## What you have to do:
Give back all of the data exactly as it stands, with the pictures removed.

## Input for this task:
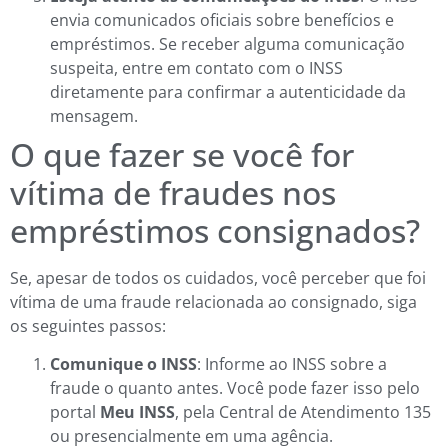
envia comunicados oficiais sobre benefícios e
empréstimos. Se receber alguma comunicação
suspeita, entre em contato com o INSS
diretamente para confirmar a autenticidade da
mensagem.
O que fazer se você for
vítima de fraudes nos
empréstimos consignados?
Se, apesar de todos os cuidados, você perceber que foi
vítima de uma fraude relacionada ao consignado, siga
os seguintes passos:
Comunique o INSS
: Informe ao INSS sobre a
fraude o quanto antes. Você pode fazer isso pelo
portal
Meu INSS
, pela Central de Atendimento 135
ou presencialmente em uma agência.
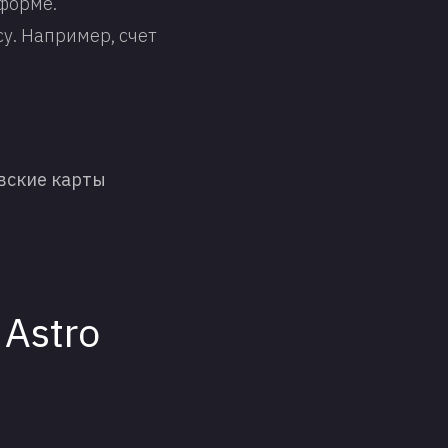
 форме.
. Например, счет
вские карты
Astro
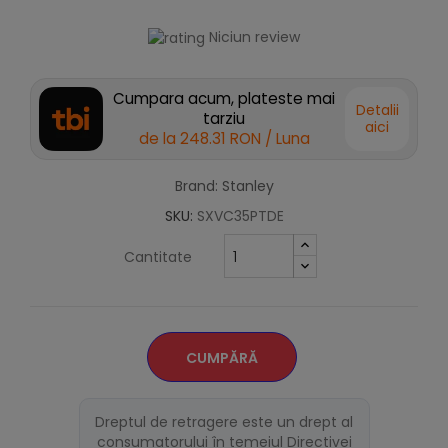
Niciun review
Cumpara acum, plateste mai
Detalii
tarziu
aici
de la
248.31 RON
/ Luna
Brand: Stanley
SKU:
SXVC35PTDE
Cantitate
CUMPĂRĂ
Dreptul de retragere este un drept al
consumatorului în temeiul Directivei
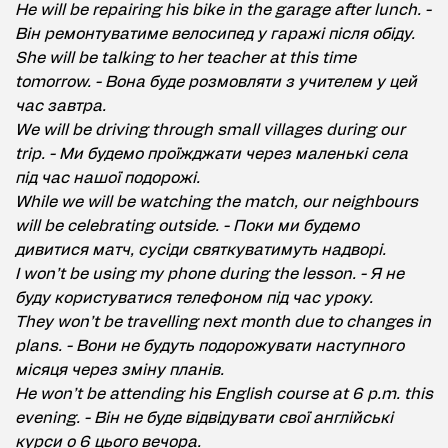
He will be repairing his bike in the garage after lunch. -
Він ремонтуватиме велосипед у гаражі після обіду.
She will be talking to her teacher at this time
tomorrow. - Вона буде розмовляти з учителем у цей
час завтра.
We will be driving through small villages during our
trip. - Ми будемо проїжджати через маленькі села
під час нашої подорожі.
While we will be watching the match, our neighbours
will be celebrating outside. - Поки ми будемо
дивитися матч, сусіди святкуватимуть надворі.
I won’t be using my phone during the lesson. - Я не
буду користуватися телефоном під час уроку.
They won’t be travelling next month due to changes in
plans. - Вони не будуть подорожувати наступного
місяця через зміну планів.
He won’t be attending his English course at 6 p.m. this
evening. - Він не буде відвідувати свої англійські
курси о 6 цього вечора.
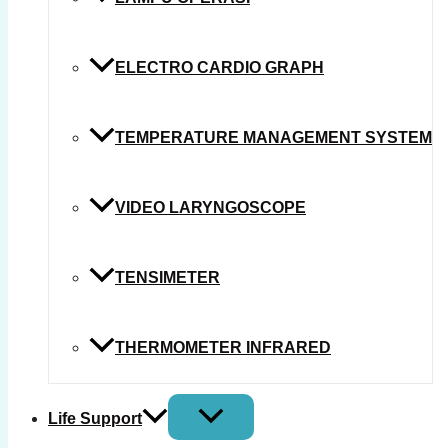
ELECTRO CARDIO GRAPH
TEMPERATURE MANAGEMENT SYSTEM
VIDEO LARYNGOSCOPE
TENSIMETER
THERMOMETER INFRARED
Life Support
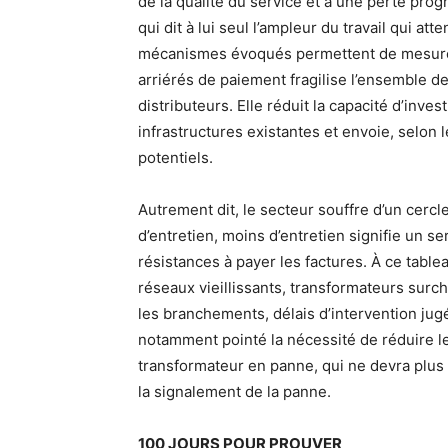
de la qualité du service et à une perte prog
qui dit à lui seul l’ampleur du travail qui at
mécanismes évoqués permettent de mesurer
arriérés de paiement fragilise l’ensemble de
distributeurs. Elle réduit la capacité d’in
infrastructures existantes et envoie, selon l
potentiels.
Autrement dit, le secteur souffre d’un cercl
d’entretien, moins d’entretien signifie un s
résistances à payer les factures. À ce tablea
réseaux vieillissants, transformateurs sur
les branchements, délais d’intervention jug
notamment pointé la nécessité de réduire le
transformateur en panne, qui ne devra plu
la signalement de la panne.
100 JOURS POUR PROUVER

## Problem solution:
envia comunicados oficiais sobre benefícios e
empréstimos. Se receber alguma comunicação
suspeita, entre em contato com o INSS
diretamente para confirmar a autenticidade da
mensagem.
O que fazer se você for
vítima de fraudes nos
empréstimos consignados?
Se, apesar de todos os cuidados, você perceber que foi
vítima de uma fraude relacionada ao consignado, siga
os seguintes passos:
Comunique o INSS
: Informe ao INSS sobre a
fraude o quanto antes. Você pode fazer isso pelo
portal
Meu INSS
, pela Central de Atendimento 135
ou presencialmente em uma agência.
 форме.
. Например, счет
вские карты
Astro
Niciun review
Cumpara acum, plateste mai
Detalii
tarziu
aici
de la
248.31 RON
/ Luna
Brand: Stanley
SKU:
SXVC35PTDE
Cantitate
CUMPĂRĂ
Dreptul de retragere este un drept al
consumatorului în temeiul Directivei
He will be repairing his bike in the garage after lunch. -
Він ремонтуватиме велосипед у гаражі після обіду.
She will be talking to her teacher at this time
tomorrow. - Вона буде розмовляти з учителем у цей
час завтра.
We will be driving through small villages during our
trip. - Ми будемо проїжджати через маленькі села
під час нашої подорожі.
While we will be watching the match, our neighbours
will be celebrating outside. - Поки ми будемо
дивитися матч, сусіди святкуватимуть надворі.
I won’t be using my phone during the lesson. - Я не
буду користуватися телефоном під час уроку.
They won’t be travelling next month due to changes in
plans. - Вони не будуть подорожувати наступного
місяця через зміну планів.
He won’t be attending his English course at 6 p.m. this
evening. - Він не буде відвідувати свої англійські
курси о 6 цього вечора.
ELECTRO CARDIO GRAPH
TEMPERATURE MANAGEMENT SYSTEM
VIDEO LARYNGOSCOPE
TENSIMETER
THERMOMETER INFRARED
Life Support
de la qualité du service et à une perte prog
qui dit à lui seul l’ampleur du travail qui at
mécanismes évoqués permettent de mesurer
arriérés de paiement fragilise l’ensemble de
distributeurs. Elle réduit la capacité d’in
infrastructures existantes et envoie, selon l
potentiels.
Autrement dit, le secteur souffre d’un cercl
d’entretien, moins d’entretien signifie un s
résistances à payer les factures. À ce tablea
réseaux vieillissants, transformateurs sur
les branchements, délais d’intervention jug
notamment pointé la nécessité de réduire le
transformateur en panne, qui ne devra plu
la signalement de la panne.
100 JOURS POUR PROUVER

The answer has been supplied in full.